AI Article Synopsis

  • - The study assesses the effectiveness of SPARC as a diagnostic and prognostic tool for urinary bladder cancer (UBC) using data from 571 participants, with specific focus on primary and recurrent cases.
  • - Results indicate that while SPARC levels are significantly higher in bladder cancer patients, the diagnostic accuracy is somewhat low, suggesting it may not be reliable for clinical use (AUC:0.593).
  • - SPARC shows potential as a prognostic indicator for tumor relapse and progression in patients under monitoring, though its effectiveness is influenced by the presence of blood in urine (hematuria).

Article Abstract

Purpose: To evaluate the diagnostic and prognostic performance of Secreted Protein Acidic and Rich in Cysteine (SPARC) in detecting urinary bladder cancer (UBC).

Methods: The Integrated Study on Bladder Cancer (n = 571; mean age:69.4 ± 12.2 years) evaluates cross-sectionally SPARC diagnostic performance in primary (n = 264) and recurrent (n = 307) UBC. SPARC prognostic performance is evaluated in a nested cohort (n = 250) prospectively followed for 80 months to detect tumor relapse, recurrence and/or progression. Baseline urine samples are analyzed blindly using a commercially available SPARC ELISA assay, characterized for its analytical performance according to clinical test regulatory requirements (R&D Manufactures Inc.).

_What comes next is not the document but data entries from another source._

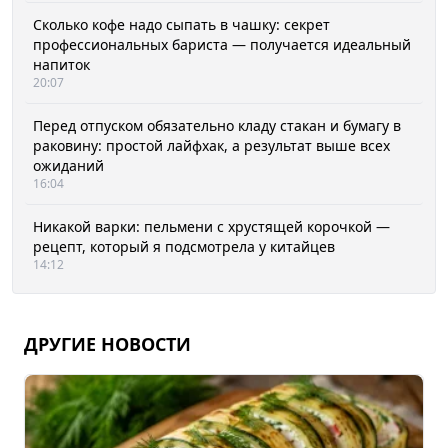
Сколько кофе надо сыпать в чашку: секрет
профессиональных бариста — получается идеальный
напиток
20:07
Перед отпуском обязательно кладу стакан и бумагу в
раковину: простой лайфхак, а результат выше всех
ожиданий
16:04
Никакой варки: пельмени с хрустящей корочкой —
рецепт, который я подсмотрела у китайцев
14:12
ДРУГИЕ НОВОСТИ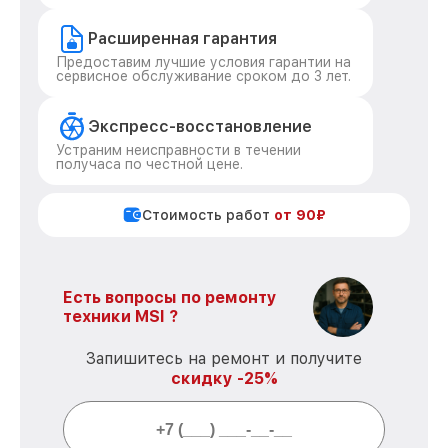
Расширенная гарантия
Предоставим лучшие условия гарантии на
сервисное обслуживание сроком до 3 лет.
Экспресс-восстановление
Устраним неисправности в течении
получаса по честной цене.
Стоимость работ
от 90₽
Есть вопросы по ремонту
техники MSI ?
Запишитесь на ремонт и получите
скидку -25%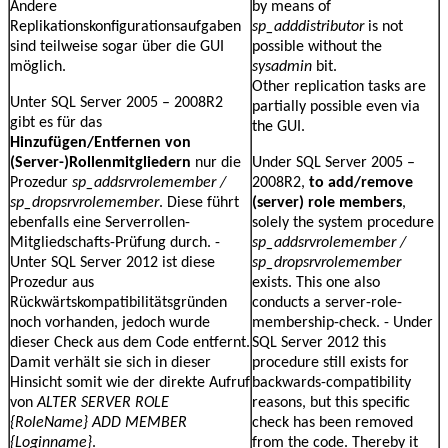
Andere
by means of
Replikationskonfigurationsaufgaben
sp_adddistributor
is not
sind teilweise sogar über die GUI
possible without the
möglich.
sysadmin
bit.
Other replication tasks are
Unter SQL Server 2005 – 2008R2
partially possible even via
gibt es für das
the GUI.
Hinzufügen/Entfernen von
(Server-)Rollenmitgliedern
nur die
Under SQL Server 2005 –
Prozedur
sp_addsrvrolemember /
2008R2,
to add/remove
sp_dropsrvrolemember
. Diese führt
(server) role members
,
ebenfalls eine Serverrollen-
solely the system procedure
Mitgliedschafts-Prüfung durch. -
sp_addsrvrolemember /
Unter SQL Server 2012 ist diese
sp_dropsrvrolemember
Prozedur aus
exists.
This one also
Rückwärtskompatibilitätsgründen
conducts a server-role-
noch vorhanden, jedoch wurde
membership-check. - Under
dieser Check aus dem Code entfernt.
SQL Server 2012 this
Damit verhält sie sich in dieser
procedure still exists for
Hinsicht somit wie der direkte Aufruf
backwards-compatibility
von
ALTER SERVER ROLE
reasons, but this specific
{RoleName} ADD MEMBER
check has been removed
{Loginname}
.
from the code. Thereby it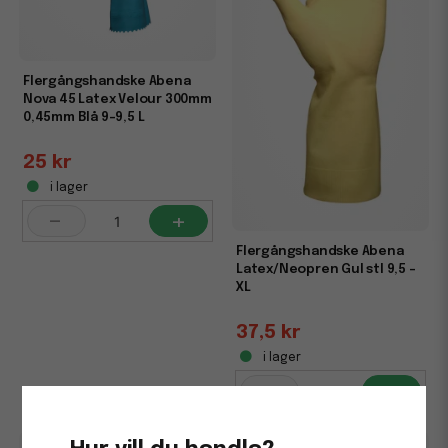
Flergångshandske Abena
Nova 45 Latex Velour 300mm
0,45mm Blå 9-9,5 L
25 kr
i lager
-
+
Flergångshandske Abena
Latex/Neopren Gul stl 9,5 -
XL
37,5 kr
i lager
-
+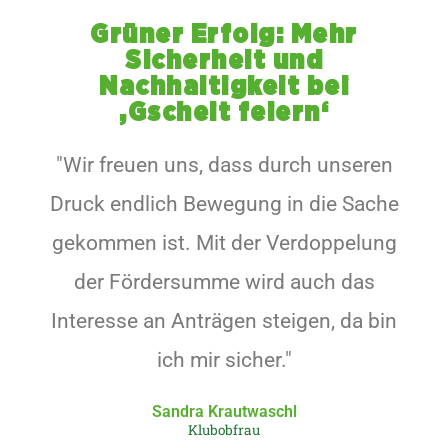
Grüner Erfolg: Mehr
Sicherheit und
Nachhaltigkeit bei
‚Gscheit feiern‘
"Wir freuen uns, dass durch unseren
Druck endlich Bewegung in die Sache
gekommen ist. Mit der Verdoppelung
der Fördersumme wird auch das
Interesse an Anträgen steigen, da bin
ich mir sicher."
Sandra Krautwaschl
Klubobfrau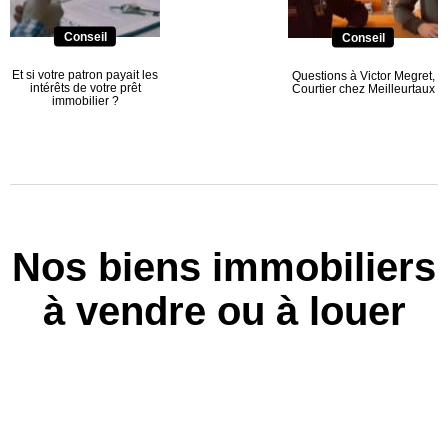
Conseil
Conseil
Et si votre patron payait les
Questions à Victor Megret,
intérêts de votre prêt
Courtier chez Meilleurtaux
immobilier ?
Nos biens immobiliers
à vendre ou à louer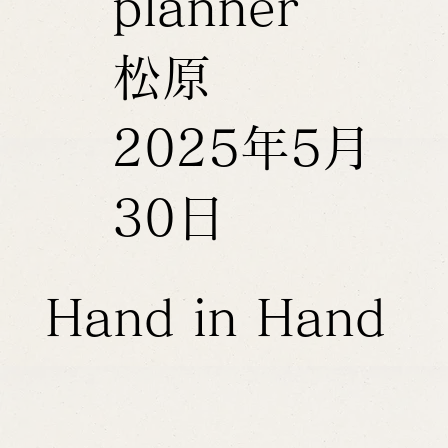
planner
松原
2025年5月
30日
Hand in Hand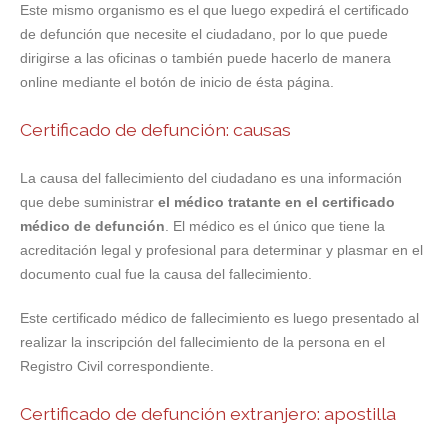
Este mismo organismo es el que luego expedirá el certificado
de defunción que necesite el ciudadano, por lo que puede
dirigirse a las oficinas o también puede hacerlo de manera
online mediante el botón de inicio de ésta página.
Certificado de defunción: causas
La causa del fallecimiento del ciudadano es una información
que debe suministrar
el médico tratante en el certificado
médico de defunción
. El médico es el único que tiene la
acreditación legal y profesional para determinar y plasmar en el
documento cual fue la causa del fallecimiento.
Este certificado médico de fallecimiento es luego presentado al
realizar la inscripción del fallecimiento de la persona en el
Registro Civil correspondiente.
Certificado de defunción extranjero: apostilla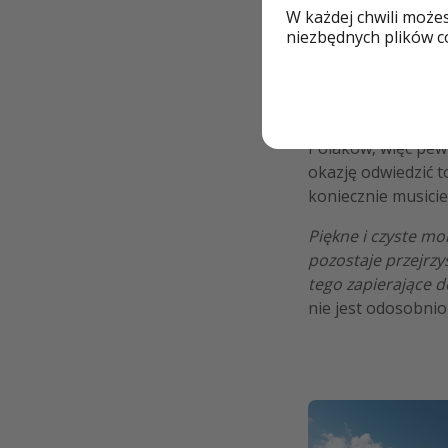
W każdej chwili może
niezbędnych plików co
20 - Tropea Beac
Włochy to bardzo 
Polaków, więc pewn
okazję odwiedzić to 
koniecznie musicie
Piękne i czyste mo
pozostaje przejrz
tego zapierające d
nie jest odosobni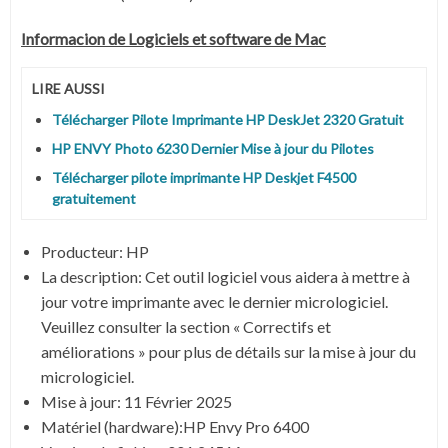
Informacion de Logiciels et software de Mac
LIRE AUSSI
Télécharger Pilote Imprimante HP DeskJet 2320 Gratuit
HP ENVY Photo 6230 Dernier Mise à jour du Pilotes
Télécharger pilote imprimante HP Deskjet F4500
gratuitement
Producteur:
HP
La description:
Cet outil logiciel vous aidera à mettre à
jour votre imprimante avec le dernier micrologiciel.
Veuillez consulter la section « Correctifs et
améliorations » pour plus de détails sur la mise à jour du
micrologiciel.
Mise à jour:
11 Février 2025
Matériel (hardware):HP Envy Pro 6400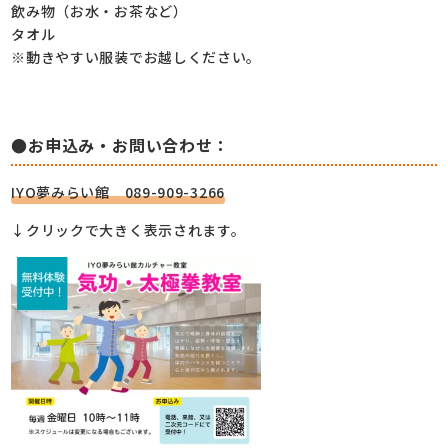
飲み物（お水・お茶など）
タオル
※動きやすい服装でお越しください。
●お申込み・お問い合わせ：
IYO夢みらい館 089-909-3266
↓クリックで大きく表示されます。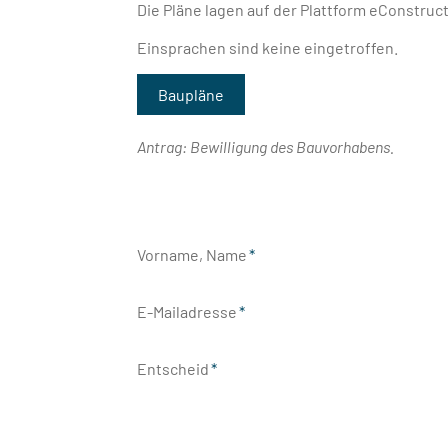
Die Pläne lagen auf der Plattform eConstruc
Einsprachen sind keine eingetroffen.
Baupläne
Antrag: Bewilligung des Bauvorhabens.
Vorname, Name
*
Pflichtfeld
E-Mailadresse
*
Pflichtfeld
Entscheid
*
Pflichtfeld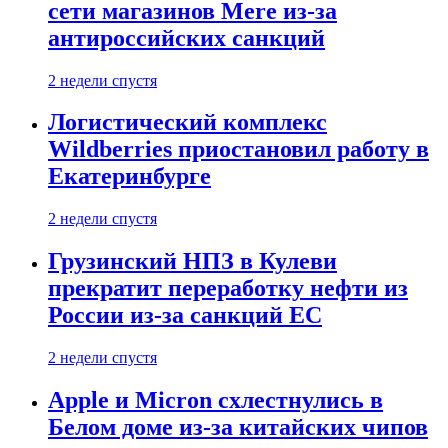
сети магазинов Mere из-за
антироссийских санкций
2 недели спустя
Логистический комплекс
Wildberries приостановил работу в
Екатеринбурге
2 недели спустя
Грузинский НПЗ в Кулеви
прекратит переработку нефти из
России из-за санкций ЕС
2 недели спустя
Apple и Micron схлестнулись в
Белом доме из-за китайских чипов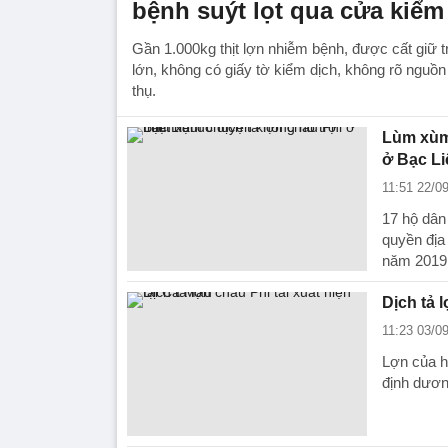
bệnh suýt lọt qua cửa kiểm
Gần 1.000kg thịt lợn nhiễm bệnh, được cất giữ t
lớn, không có giấy tờ kiểm dịch, không rõ nguồn
thụ.
Lùm xùm 
ở Bạc Li
11:51 22/0
17 hộ dân
quyền địa 
năm 2019
Dịch tả 
11:23 03/0
Lợn của h
định dương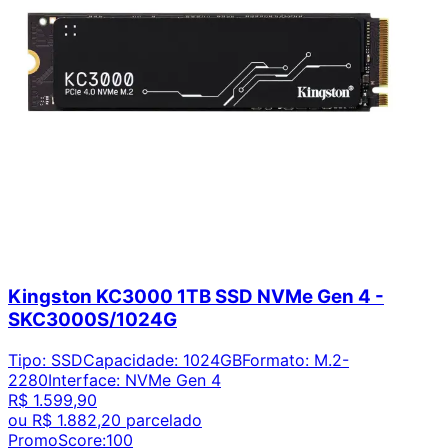
Kingston KC3000 1TB SSD NVMe Gen 4 -
SKC3000S/1024G
Tipo
:
SSD
Capacidade
:
1024GB
Formato
:
M.2-
2280
Interface
:
NVMe Gen 4
R$ 1.599,90
ou
R$ 1.882,20
parcelado
PromoScore:
100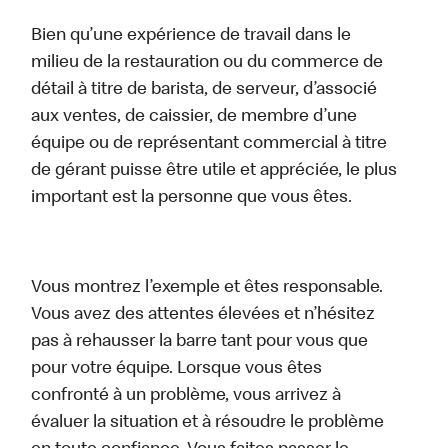
Bien qu’une expérience de travail dans le
milieu de la restauration ou du commerce de
détail à titre de barista, de serveur, d’associé
aux ventes, de caissier, de membre d’une
équipe ou de représentant commercial à titre
de gérant puisse être utile et appréciée, le plus
important est la personne que vous êtes.
Vous montrez l’exemple et êtes responsable.
Vous avez des attentes élevées et n’hésitez
pas à rehausser la barre tant pour vous que
pour votre équipe. Lorsque vous êtes
confronté à un problème, vous arrivez à
évaluer la situation et à résoudre le problème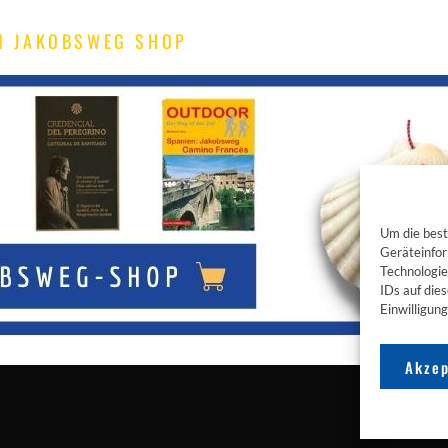
M JAKOBSWEG SHOP
Um die best
Geräteinfor
Technologie
IDs auf die
Einwilligun
Akzep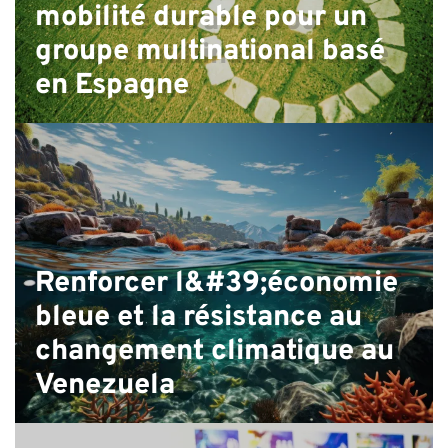
mobilité durable pour un
groupe multinational basé
en Espagne
C
Renforcer l&#39;économie
bleue et la résistance au
changement climatique au
Venezuela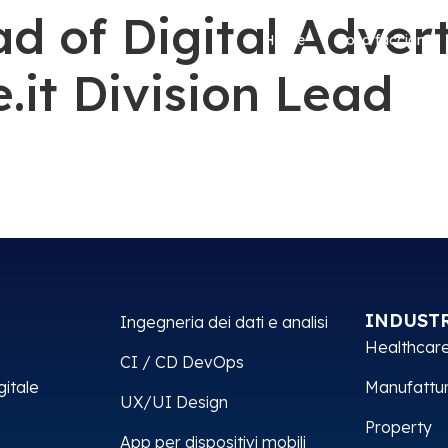
d of Digital Advert
Home
Cosa facciamo
it Division Lead
INDUST
Ingegneria dei dati e analisi
Healthcar
CI / CD DevOps
gitale
Manufattur
UX/UI Design
e
Property
App per dispositivi mobili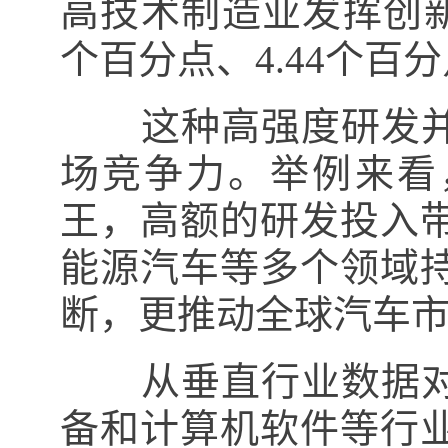
高技术制造业发挥创新
个百分点、4.44个百
这种高强度研发并
场竞争力。举例来看
王，高额的研发投入
能源汽车等多个领域
断，更推动全球汽车
从垂直行业数据对
备和计算机软件等行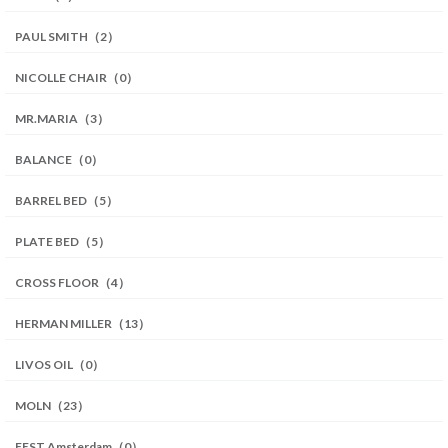
PAUL SMITH（2）
NICOLLE CHAIR（0）
MR.MARIA（3）
BALANCE（0）
BARREL BED（5）
PLATE BED（5）
CROSS FLOOR（4）
HERMAN MILLER（13）
LIVOS OIL（0）
MOLN（23）
FEST Amsterdam（0）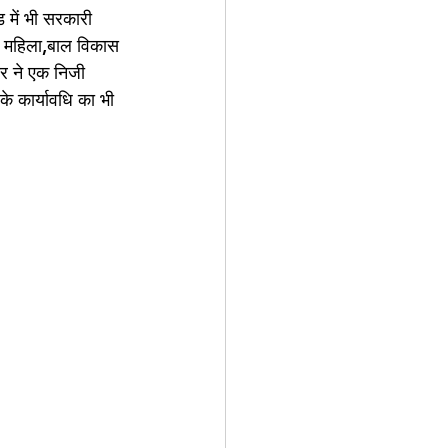
 में भी सरकारी 
 ने महिला,बाल विकास 
र ने एक निजी 
के कार्यावधि का भी 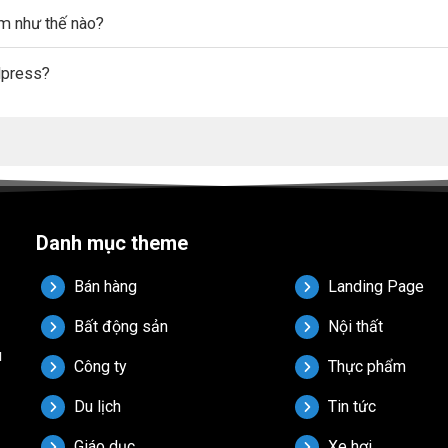
ẩm như thế nào?
dpress?
Danh mục theme
Bán hàng
Landing Page
Bất động sản
Nội thất
u
Công ty
Thực phẩm
Du lịch
Tin tức
Giáo dục
Xe hơi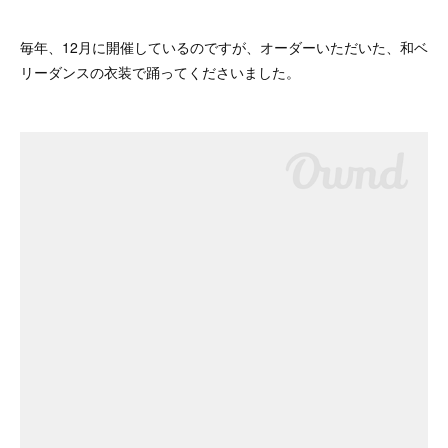
毎年、12月に開催しているのですが、オーダーいただいた、和ベ
リーダンスの衣装で踊ってくださいました。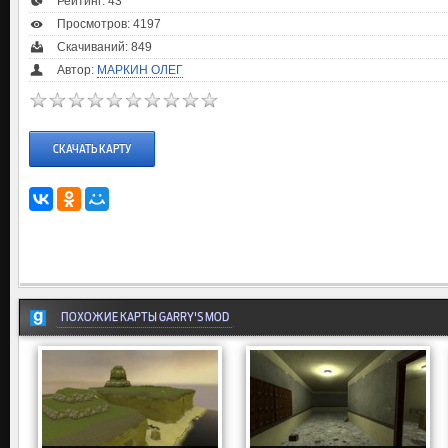
Рейтинг:
43
Просмотров: 4197
Скачиваний: 849
Автор:
МАРКИН ОЛЕГ
СКАЧАТЬ КАРТУ
ПОХОЖИЕ КАРТЫ GARRY'S MOD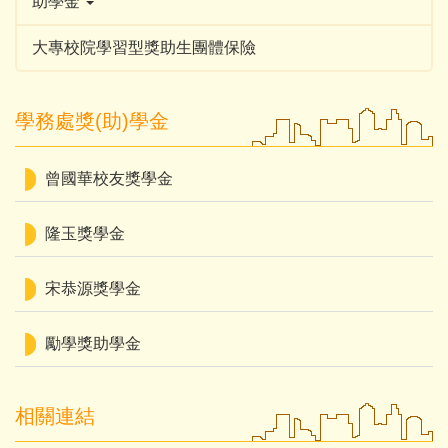
助學金
大專校院學習型獎助生團體保險
學務處獎(助)學金
曾國華校友獎學金
隆玉獎學金
宋恭源獎學金
勵學獎助學金
相關連結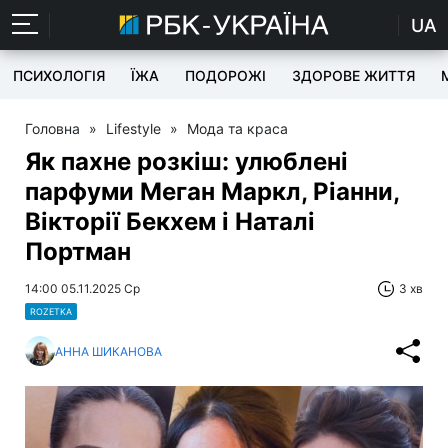
UA
ПСИХОЛОГІЯ
ЇЖА
ПОДОРОЖІ
ЗДОРОВЕ ЖИТТЯ
Головна
»
Lifestyle
»
Мода та краса
Як пахне розкіш: улюблені
парфуми Меган Маркл, Ріанни,
Вікторії Бекхем і Наталі
Портман
14:00 05.11.2025 Ср
3 хв
ROZETKA
АННА ШИКАНОВА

Results: While higher mean SPARC levels are detected in primary (p = 0.008) and recurrent (p < 0.0001) UBC, the assay has limited diagnostic performance (AUC:0.593; 95% CI:0.524-0.663). SPARC positive patients undergoing disease monitoring are more likely to develop tumor relapse (age and gender Adj. HR:1.52; 95% CI:1.04-2.22) and progression (Adj. HR:1.83; 95% CI:1.02-3.27). However, prognostic performance is affected by hematuria.

Conclusions: SPARC diagnostic performance for detecting UBC appears insufficient for clinical implementation. In patients undergoing disease monitoring, SPARC is a promising prognostic marker for tumor relapse and/or progression, but is affected by hematuria.